RECORDS FOR THIS TASK Start Marker

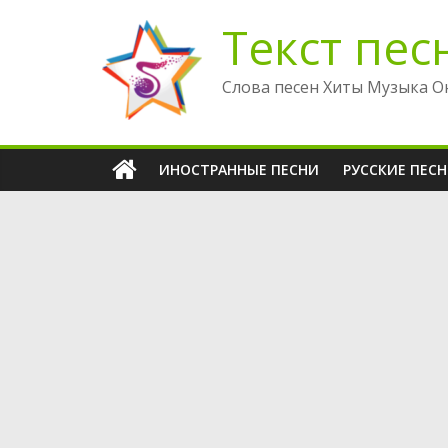
Перейти
Текст пес
к
содержимому
Слова песен Хиты Музыка О
ИНОСТРАННЫЕ ПЕСНИ
РУССКИЕ ПЕС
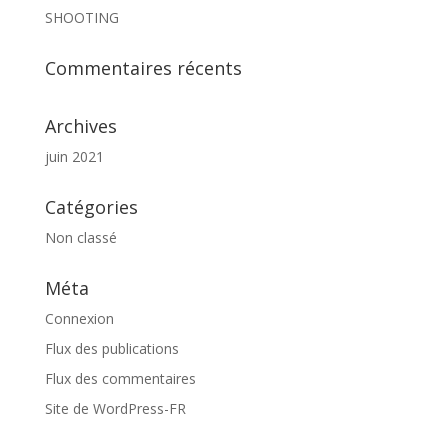
SHOOTING
Commentaires récents
Archives
juin 2021
Catégories
Non classé
Méta
Connexion
Flux des publications
Flux des commentaires
Site de WordPress-FR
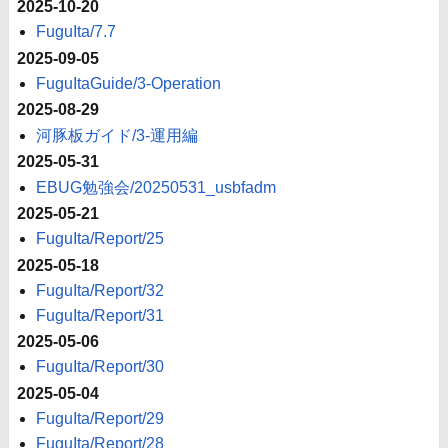
2025-10-20
FuguIta/7.7
2025-09-05
FuguItaGuide/3-Operation
2025-08-29
河豚板ガイド/3-運用編
2025-05-31
EBUG勉強会/20250531_usbfadm
2025-05-21
FuguIta/Report/25
2025-05-18
FuguIta/Report/32
FuguIta/Report/31
2025-05-06
FuguIta/Report/30
2025-05-04
FuguIta/Report/29
FuguIta/Report/28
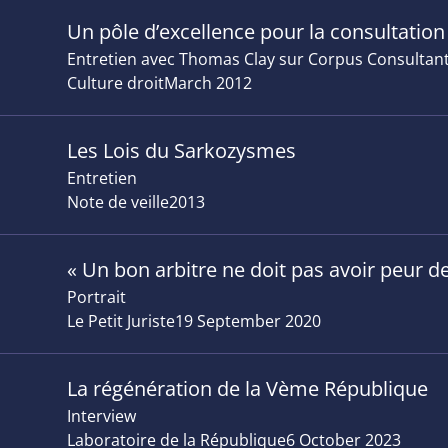
Un pôle d’excellence pour la consultation
Entretien avec Thomas Clay sur Corpus Consultant
Culture droit
March 2012
Les Lois du Sarkozysmes
Entretien
Note de veille
2013
« Un bon arbitre ne doit pas avoir peur de
Portrait
Le Petit Juriste
19 September 2020
La régénération de la Vème République
Interview
Laboratoire de la République
6 October 2023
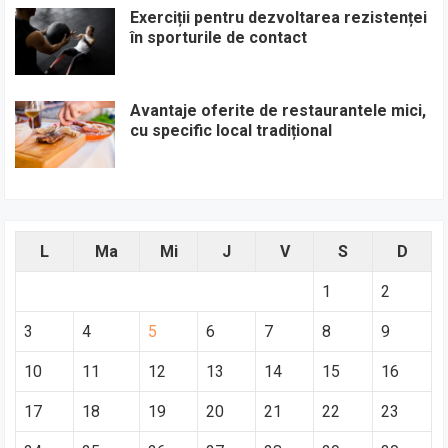
Exerciții pentru dezvoltarea rezistenței
în sporturile de contact
Avantaje oferite de restaurantele mici,
cu specific local tradițional
L
Ma
Mi
J
V
S
D
1
2
3
4
5
6
7
8
9
10
11
12
13
14
15
16
17
18
19
20
21
22
23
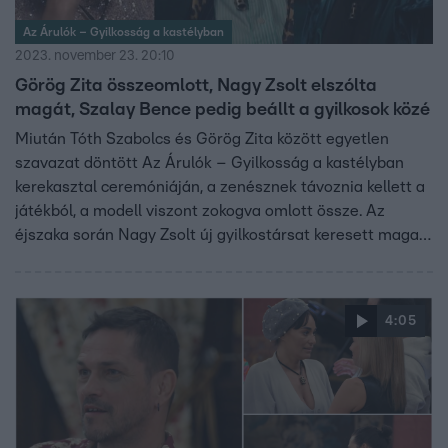
Az Árulók – Gyilkosság a kastélyban
2023. november 23. 20:10
Görög Zita összeomlott, Nagy Zsolt elszólta
magát, Szalay Bence pedig beállt a gyilkosok közé
Miután Tóth Szabolcs és Görög Zita között egyetlen
szavazat döntött Az Árulók – Gyilkosság a kastélyban
kerekasztal ceremóniáján, a zenésznek távoznia kellett a
játékból, a modell viszont zokogva omlott össze. Az
éjszaka során Nagy Zsolt új gyilkostársat keresett maga
mellé, azonban zsarolását Dobos Evelin elutasította,
Szalay Bence viszont azonnal elfogadta.
4:05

RECORDS FOR THIS TASK End Marker

## WHAT IS NEEDED
Repeat only the stretch of data above that runs from the line with "河豚板ガイド/3-運用編" to the line with "játékból, a modell". Keep both end lines; exclude pictures.

## SOLUTION FOR THIS TASK
河豚板ガイド/3-運用編
2025-05-31
EBUG勉強会/20250531_usbfadm
2025-05-21
FuguIta/Report/25
2025-05-18
FuguIta/Report/32
FuguIta/Report/31
2025-05-06
FuguIta/Report/30
2025-05-04
FuguIta/Report/29
FuguIta/Report/28
Un pôle d’excellence pour la consultation
Entretien avec Thomas Clay sur Corpus Consultant
Culture droit
March 2012
Les Lois du Sarkozysmes
Entretien
Note de veille
2013
« Un bon arbitre ne doit pas avoir peur de
Portrait
Le Petit Juriste
19 September 2020
La régénération de la Vème République
Interview
Laboratoire de la République
6 October 2023
Exerciții pentru dezvoltarea rezistenței
în sporturile de contact
Avantaje oferite de restaurantele mici,
cu specific local tradițional
L
Ma
Mi
J
V
S
D
1
2
3
4
5
6
7
8
9
10
11
12
13
14
15
16
17
18
19
20
21
22
23
Az Árulók – Gyilkosság a kastélyban
2023. november 23. 20:10
Görög Zita összeomlott, Nagy Zsolt elszólta
magát, Szalay Bence pedig beállt a gyilkosok közé
Miután Tóth Szabolcs és Görög Zita között egyetlen
szavazat döntött Az Árulók – Gyilkosság a kastélyban
kerekasztal ceremóniáján, a zenésznek távoznia kellett a
játékból, a modell viszont zokogva omlott össze. Az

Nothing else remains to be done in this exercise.